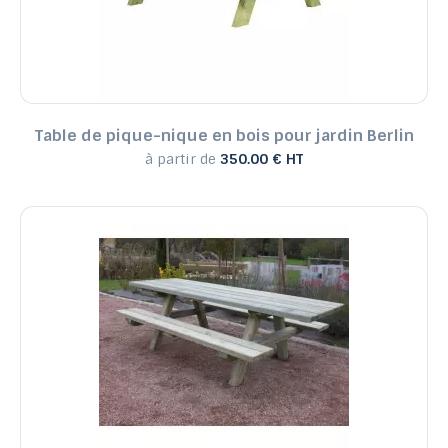
Table de pique-nique en bois pour jardin Berlin
à partir de
350.00 € HT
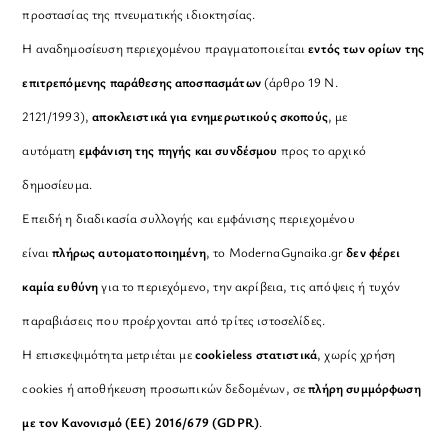
προστασίας της πνευματικής ιδιοκτησίας.
Η αναδημοσίευση περιεχομένου πραγματοποιείται
εντός των ορίων της
επιτρεπόμενης παράθεσης αποσπασμάτων
(άρθρο 19 Ν.
2121/1993),
αποκλειστικά για ενημερωτικούς σκοπούς
, με
αυτόματη
εμφάνιση της πηγής και συνδέσμου
προς το αρχικό
δημοσίευμα.
Επειδή η διαδικασία συλλογής και εμφάνισης περιεχομένου
είναι
πλήρως αυτοματοποιημένη
, το ModernaGynaika.gr
δεν φέρει
καμία ευθύνη
για το περιεχόμενο, την ακρίβεια, τις απόψεις ή τυχόν
παραβιάσεις που προέρχονται από τρίτες ιστοσελίδες.
Η επισκεψιμότητα μετριέται με
cookieless στατιστικά
, χωρίς χρήση
cookies ή αποθήκευση προσωπικών δεδομένων, σε
πλήρη συμμόρφωση
με τον Κανονισμό (ΕΕ) 2016/679 (GDPR)
.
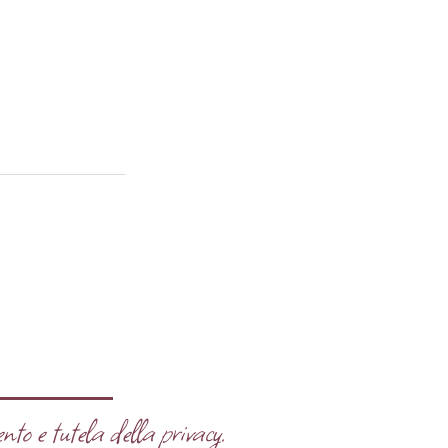
nto e tutela della privacy.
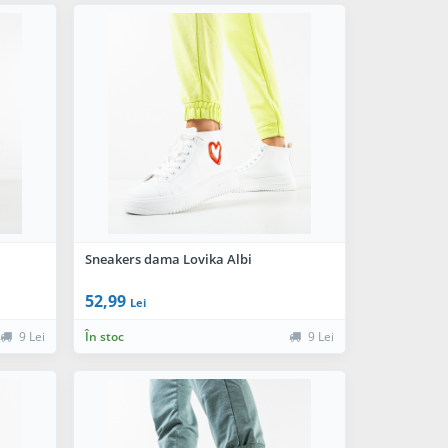
Sneakers dama Lovika Albi
52,99
Lei
9 Lei
În stoc
9 Lei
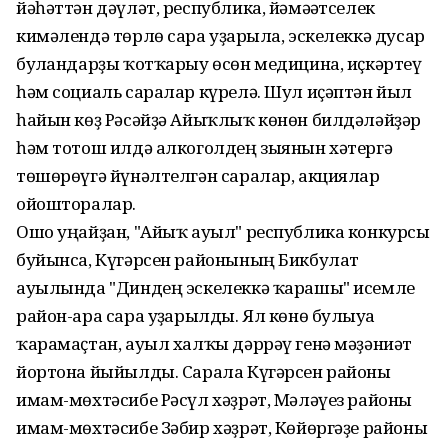
йәһәттән дәүләт, республика, йәмәғәтселек
кимәлендә төрлө сара уҙғарыла, эскелеккә дусар
булғандарҙы ҡотҡарыу өсөн медицина, иҫкәртеү
һәм социаль саралар күрелә. Шул иҫәптән йыл
һайын көҙ Рәсәйҙә Айыҡлыҡ көнөн билдәләйҙәр
һәм тотош илдә алкоголдең зыянын хәтергә
төшөрөүгә йүнәлтелгән саралар, акциялар
ойошторалар.
Ошо уңайҙан, "Айыҡ ауыл" республика конкурсы
буйынса, Күгәрсен районының Бикбулат
ауылында "Диндең эскелеккә ҡарашы" исемле
район-ара сара уҙғарылды. Ял көнө булыуға
ҡарамаҫтан, ауыл халҡы дәррәү генә мәҙәниәт
йортона йыйылды. Сарала Күгәрсен районы
имам-мөхтәсибе Рәсүл хәҙрәт, Мәләүез районы
имам-мөхтәсибе Зәбир хәҙрәт, Көйөргәҙе районы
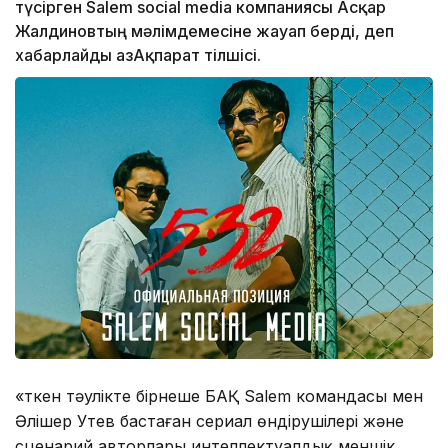
түсірген Salem social media компаниясы Асқар
Жалдиновтың мәлімдемесіне жауап берді, деп
хабарлайды ҚазАқпарат тілшісі.
«Өткен тәулікте бірнеше БАҚ Salem командасы мен
Әлішер Утев бастаған сериал өндірушілері және
сценарий авторлары интеллектуалдық меншік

Aim of the exercise:
Could you reproduce exactly the lines from the first line of the listing through the line containing "һәм тотош илдә алкоголдең зыянын хәтергә", both included, with pictures left out?

Task answer:
Table de pique-nique en bois pour jardin Berlin
à partir de
350.00 € HT
προστασίας της πνευματικής ιδιοκτησίας.
Η αναδημοσίευση περιεχομένου πραγματοποιείται
εντός των ορίων της
επιτρεπόμενης παράθεσης αποσπασμάτων
(άρθρο 19 Ν.
2121/1993),
αποκλειστικά για ενημερωτικούς σκοπούς
, με
αυτόματη
εμφάνιση της πηγής και συνδέσμου
προς το αρχικό
δημοσίευμα.
Επειδή η διαδικασία συλλογής και εμφάνισης περιεχομένου
είναι
πλήρως αυτοματοποιημένη
, το ModernaGynaika.gr
δεν φέρει
καμία ευθύνη
για το περιεχόμενο, την ακρίβεια, τις απόψεις ή τυχόν
παραβιάσεις που προέρχονται από τρίτες ιστοσελίδες.
Η επισκεψιμότητα μετριέται με
cookieless στατιστικά
, χωρίς χρήση
cookies ή αποθήκευση προσωπικών δεδομένων, σε
πλήρη συμμόρφωση
με τον Κανονισμό (ΕΕ) 2016/679 (GDPR)
.
nto e tutela della privacy.
Sneakers dama Lovika Albi
52,99
Lei
9 Lei
În stoc
9 Lei
йәһәттән дәүләт, республика, йәмәғәтселек
кимәлендә төрлө сара уҙғарыла, эскелеккә дусар
булғандарҙы ҡотҡарыу өсөн медицина, иҫкәртеү
һәм социаль саралар күрелә. Шул иҫәптән йыл
һайын көҙ Рәсәйҙә Айыҡлыҡ көнөн билдәләйҙәр
һәм тотош илдә алкоголдең зыянын хәтергә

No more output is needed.